The result was a pretty decent little model, but it wasn't as good as the original GPT-2-small, despite having more parameters (because it wasn't using weight-tying). Specifically: on a particular test set, my model gave a loss of 3.944 -- quite a lot more than the original GPT-2's 3.500 on the same dataset.

I wanted to see whether I could train a model on my own hardware (or on something that didn't cost too much to rent in the cloud) that got closer to the original model's performance. So over the last few months, I've done a bunch of further training runs, each one testing a specific intervention -- a stand-alone change that I expected to change the loss, either for better or for worse. Specifically:

At the end of all of that, I had this table showing the effect of each intervention in terms of loss on the test set. They're sorted from least-effective to most-effective, and you can see the baseline in there too:

Test set loss Improvement vs baseline
8xa100m40-weight-tying 3.874 -0.182
8xa100m40-weight-decay-cerebras 3.867 -0.175
8xa100m40-baseline 3.692 -
8xa100m80-no-amp 3.679 0.013
8xa100m40-gradient-clipping 3.678 0.014
8xa100m40-qkv-bias 3.669 0.023
8xa100m40-weight-decay-gpt2 3.643 0.049
8xa100m40-remove-dropout 3.641 0.051
8xa100m40-schedule-learning-rate 3.602 0.09

Winners and losers are reasonably clear:

So, for an optimal train, we'd just use the effective interventions, right? Well, not quite.

Full-fat float32 I decided wasn't worth the effort, as it meant that the train took more than twice as long, and (because it required a larger machine), cost more than three times as much.

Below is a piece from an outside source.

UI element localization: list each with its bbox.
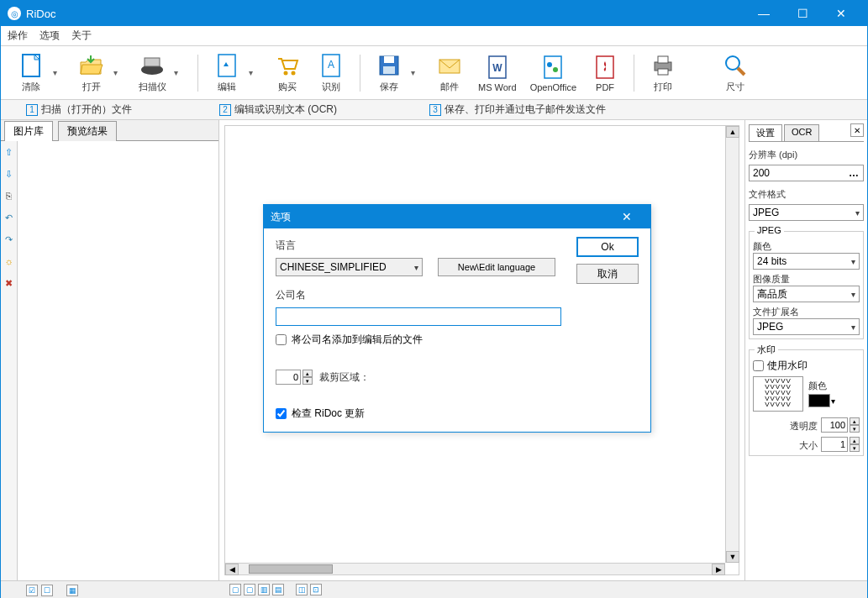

The others did look like solid changes, but there was one concern. The effect of each intervention is actually pretty small. For example, gradient clipping reduced the loss by 0.014, from 3.692 to 3.678. That's a 0.3% improvement. Even the best intervention, scheduling the learning rate, only improved things by 2%.

Could it be that some or all of these improvements were not real, but just a result of the random nature of training deep neural networks? Could the differences just be in the noise? They seemed small enough for that to be possible.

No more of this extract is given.